Why Is My K8s Pod Stuck in CrashLoopBackOff? 5 Proven Troubleshooting Strategies

Overview

CrashLoopBackOff is not an error code; it is the kubelet’s exponential back‑off restart policy. When a container exits, kubelet follows the pod’s restartPolicy. If the container repeatedly crashes, kubelet delays the next start (immediate, 10 s, 20 s, 40 s … up to a 300 s cap). Kubernetes 1.32 adds a pod‑level back‑off reset (KEP‑3329) that clears the counter after a successful run, reducing the impact of transient failures.
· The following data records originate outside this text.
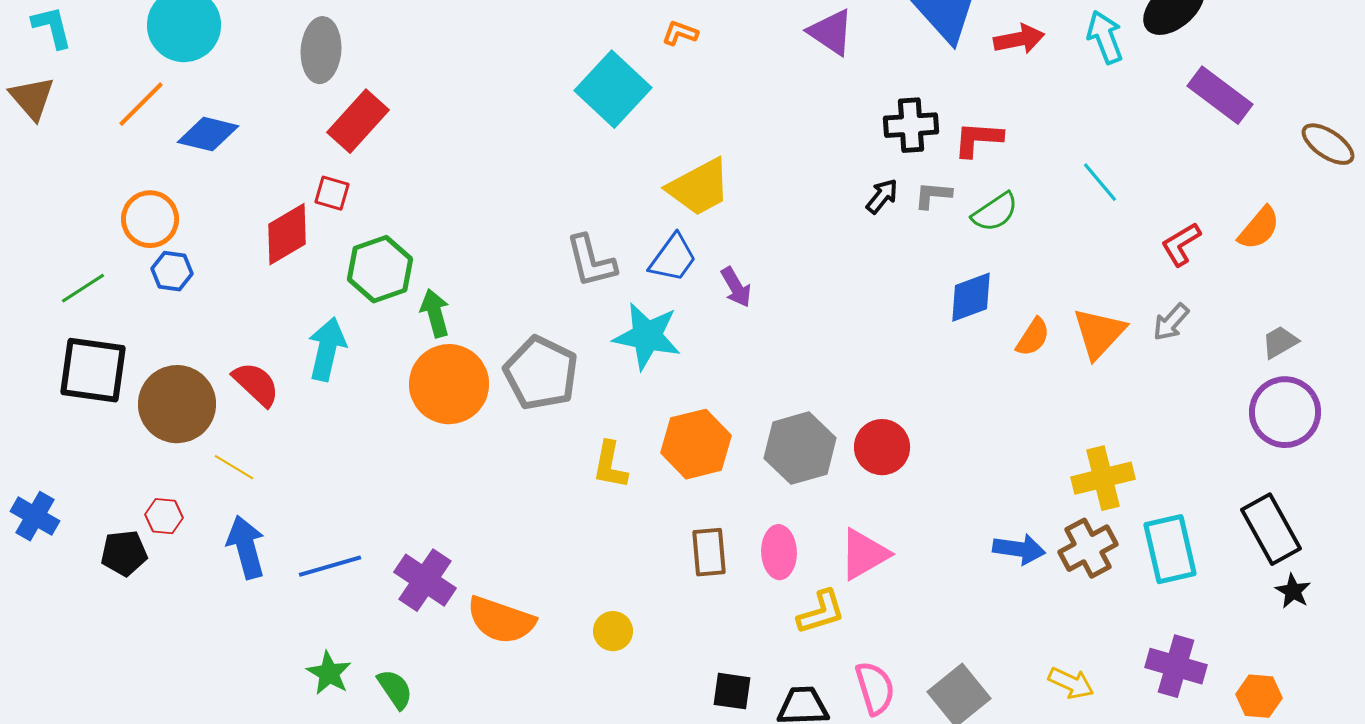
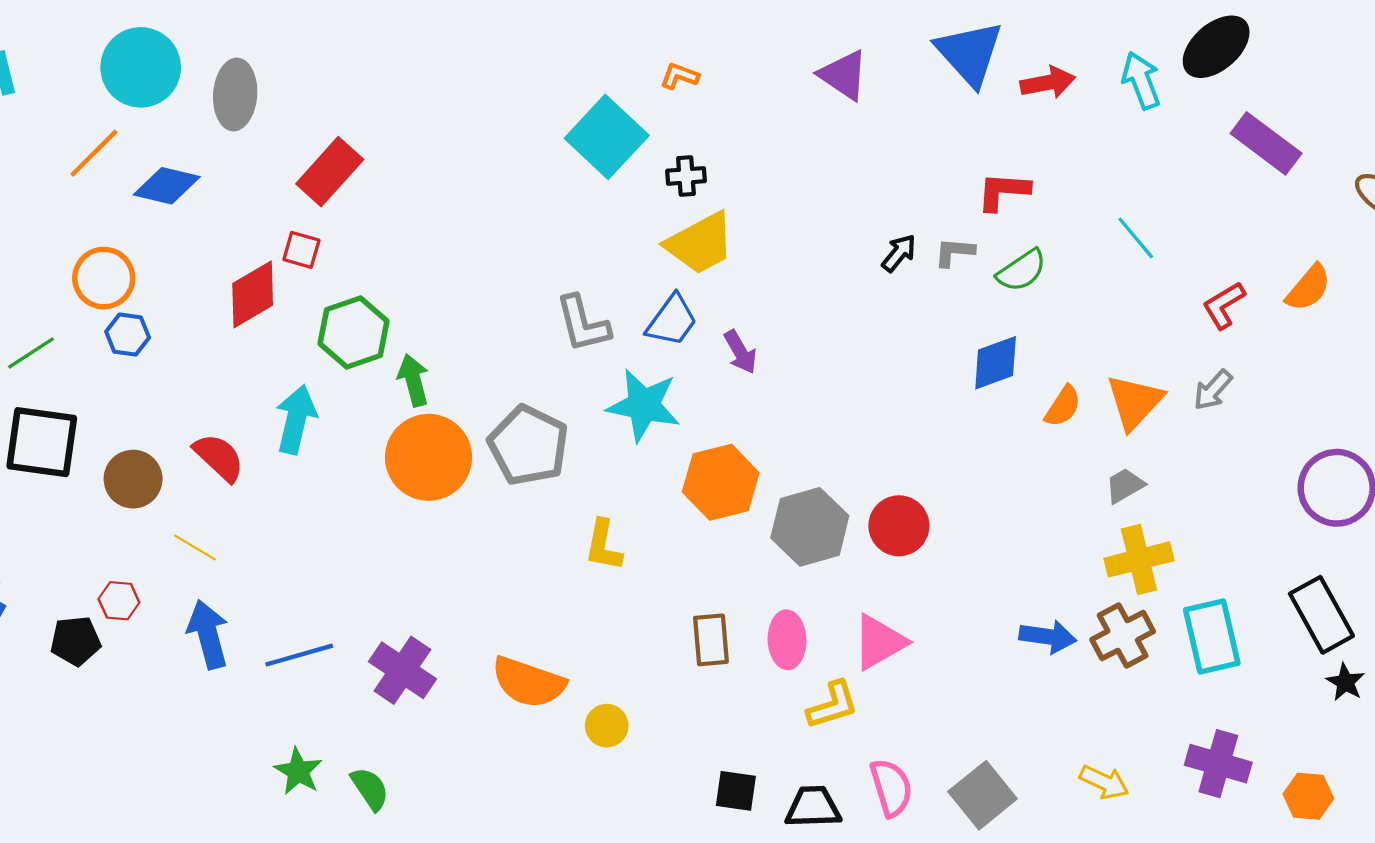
gray ellipse: (321, 50) -> (235, 95), moved
black cross: (911, 125) -> (686, 176), moved, size x0.7
gray trapezoid: (1280, 342) -> (1125, 486), moved
brown circle: (177, 404) -> (133, 479), size x0.7
orange hexagon: (696, 444) -> (721, 482), moved
orange semicircle: (501, 620) -> (528, 682), moved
Key Technical Characteristics

Back‑off timing is visible in pod events.

The container Exit Code is the primary clue for the failure type.

Investigation must span three layers: application code, container runtime, and node environment.

Kubernetes 1.32 makes ephemeral containers GA, providing a non‑intrusive debugging method.

Troubleshooting Workflow

1. Gather Pod State and Logs

Run the basic commands:

kubectl describe pod <pod-name> -n <namespace>

kubectl logs <pod-name> -n <namespace> -c <container-name> --previous

Important sections:

State / Last State – shows the current reason (e.g., CrashLoopBackOff) and the previous termination reason and exit code.

Events – look for timestamps, repeat counts (e.g., "(x5 over 12m)"), and warnings such as BackOff.

2. Verify Container Start Command

In a pod spec, command overrides the image ENTRYPOINT; args correspond to CMD. A common mistake is to write command in the args format, which results in a non‑executable entry.

# Incorrect – command written as args format
spec:
  containers:
  - name: myapp
    image: myapp:v2.1
    command: ["--config", "/etc/config/app.yaml"]

# Correct – separate command and args
spec:
  containers:
  - name: myapp
    image: myapp:v2.1
    command: ["/usr/local/bin/myapp"]
    args: ["--config", "/etc/config/app.yaml"]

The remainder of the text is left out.